# Counting Using Bijections

We will only count elements of sets. Whenever we are faced with a combinatorial problem, we will put it in the form ``How many elements does the set

*S* have?’’

One of the most widely used facts in combinatorics is that two sets have the same number of elements if and only if there is a bijection between them.
Let us see how we can use this fact in solving problems.

** Example 1. **

In how many ways can we distribute 15 identical apples to 4 distinct students. Not all students have to get an apple.

Let \( S \) be the set of all distributions of 15 apples to 4 students. We can represent *S* as the collection of all ordered sequences of length 4 whose components add up to 15. For example, the sequence (7,0,4,4) means that the first student gets 7 apples, the second gets 0, the third and fourth get 4 apples each. We may now write:
\[ S=\{(a,b,c,d): a,b,c,d\in\mathbb N_0, a+b+c+d=15\}.\]
Consider the set \( T \) of all sequences of length \( 18 \) that consist of \( 15 \) zeroes and \( 3 \) ones. For each \( (a,b,c,d)\in S \) we define \( f(a,b,c,d) \) in the following way:
\[ f(a,b,c,d)=\underbrace{00\dots 0}_a1\underbrace{00\dots 0}_b1\underbrace{00\dots 0}_c1\underbrace{00\dots 0}_d.\]
Then \( f:S\to T \) is a bijection and this is very easy to verify. Therefore \( |S|=|T| \). However, it is easy to find the number of elements of \( T \). This is the same problem as choosing \( 3 \) elements from the set of \( 18 \) zeroes and turning them into ones. This can be done in \( \binom{18}3 \) ways. Therefore there are \( \binom{18}3 \) ways to distribute \( 15 \) apples to \( 4 \) students.

** Example 2 **

Determine the number of subsets of {1, 2, 3, 4, ..., 50} whose sum of elements is larger than or equal to 638.

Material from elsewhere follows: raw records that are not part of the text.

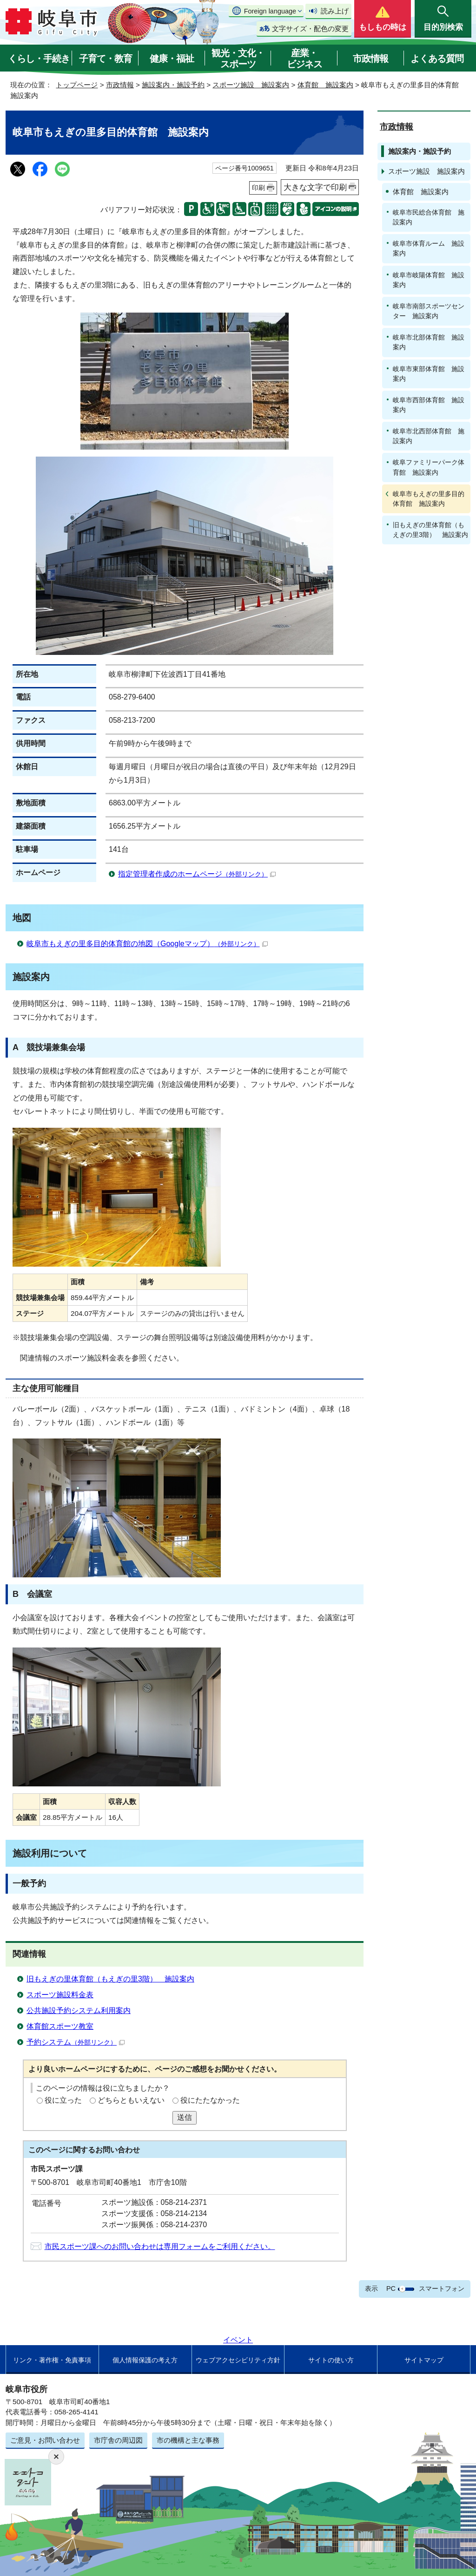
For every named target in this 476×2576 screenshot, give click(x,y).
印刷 (258, 187)
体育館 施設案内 (325, 85)
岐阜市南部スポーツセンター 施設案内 (428, 311)
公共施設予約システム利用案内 (78, 2010)
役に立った (63, 2100)
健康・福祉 (172, 58)
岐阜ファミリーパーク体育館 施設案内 (428, 467)
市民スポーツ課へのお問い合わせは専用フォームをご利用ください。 (160, 2246)
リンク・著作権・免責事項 (52, 2360)
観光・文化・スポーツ (238, 58)
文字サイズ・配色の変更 (310, 29)
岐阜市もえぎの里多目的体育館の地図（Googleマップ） (147, 944)
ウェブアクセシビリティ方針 (238, 2360)
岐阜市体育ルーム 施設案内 (428, 248)
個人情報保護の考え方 (145, 2360)
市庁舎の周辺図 (118, 2440)
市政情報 (370, 58)
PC (391, 2288)
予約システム (75, 2042)
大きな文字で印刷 (315, 187)
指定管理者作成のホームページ (197, 874)
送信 (184, 2117)
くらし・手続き (39, 58)
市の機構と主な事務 (188, 2440)
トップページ (77, 85)
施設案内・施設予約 (173, 85)
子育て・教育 (105, 58)
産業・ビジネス (304, 58)
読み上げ (335, 11)
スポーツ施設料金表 (59, 1995)
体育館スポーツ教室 (59, 2026)
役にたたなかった (210, 2100)
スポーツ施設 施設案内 (250, 85)
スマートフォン (441, 2288)
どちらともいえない (131, 2100)
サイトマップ (423, 2360)
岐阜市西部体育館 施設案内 (428, 404)
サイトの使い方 (331, 2360)
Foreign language (270, 11)
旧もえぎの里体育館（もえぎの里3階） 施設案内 (110, 1979)
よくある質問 (436, 58)
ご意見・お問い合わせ (45, 2440)
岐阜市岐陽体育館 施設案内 (428, 279)
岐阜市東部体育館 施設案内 (428, 373)
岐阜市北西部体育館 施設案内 (428, 436)
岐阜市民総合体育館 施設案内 (428, 217)
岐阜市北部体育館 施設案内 (428, 342)
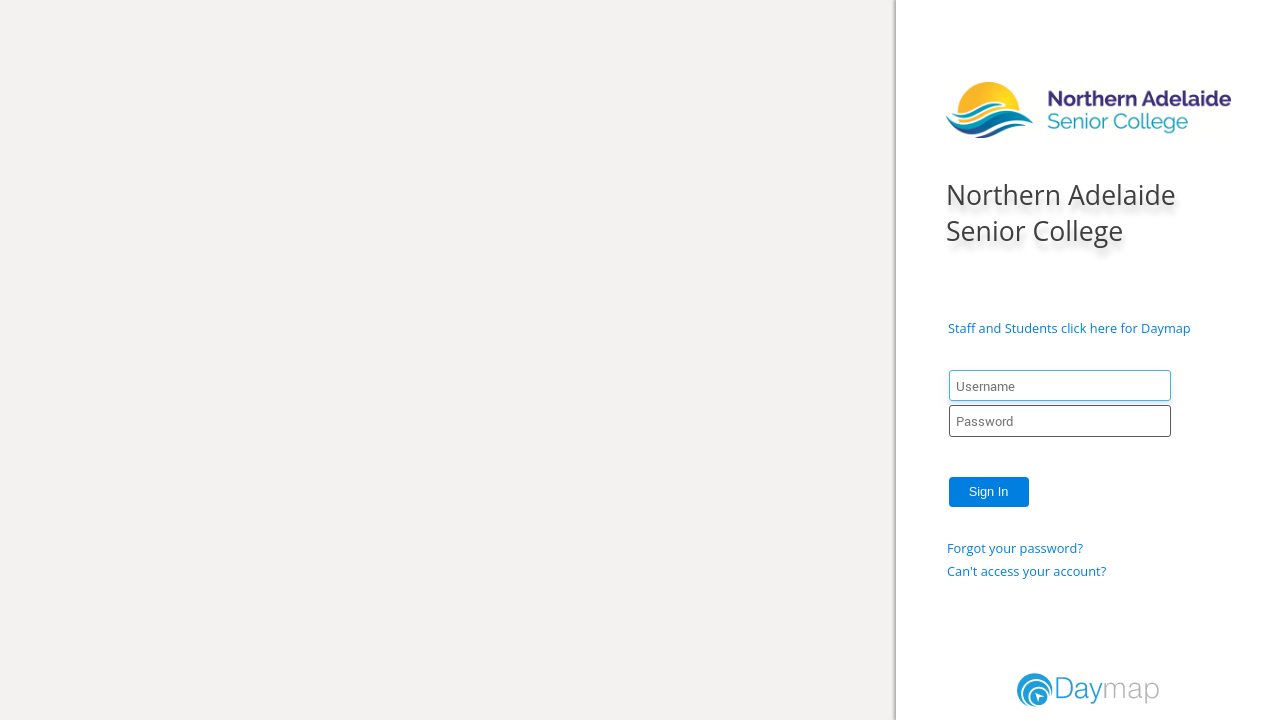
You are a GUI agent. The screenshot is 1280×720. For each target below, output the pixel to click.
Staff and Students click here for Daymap (1069, 328)
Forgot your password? (1015, 548)
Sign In (989, 491)
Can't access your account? (1026, 571)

Let \( U=\{1,2,\dots, 50\} \). Denote by \( S \) the set of all subsets of \( U \) whose sum of elements is larger than or equal to \( 638 \). Let \( T \) be the set of those subsets whose sum of elements is at most \( 637 \). Then we have \( U=S\cup T \) and \( S\cap T=\emptyset \). Consider the following function \( f \) on the set \( S \). If \( A\subseteq S \) we define \( f(A)=A^C \). Since the total sum of all elements of \( U \) is \( 1+2+\cdots+ 50=\frac{50\cdot 51}2=25\cdot 51=1275 \) we see that the sum of elements of \( A^C \) is smaller than or equal to \( 1275-638=637 \) therefore \( A^C\subseteq T \). Clearly \( f \) is a bijection, which means that \( |S|=|T| \) and from \( U=S\cup T \) we get \( |U|=2|S| \). We know that \( |U|=2^{50} \) and this implies that \( |S|=2^{49} \).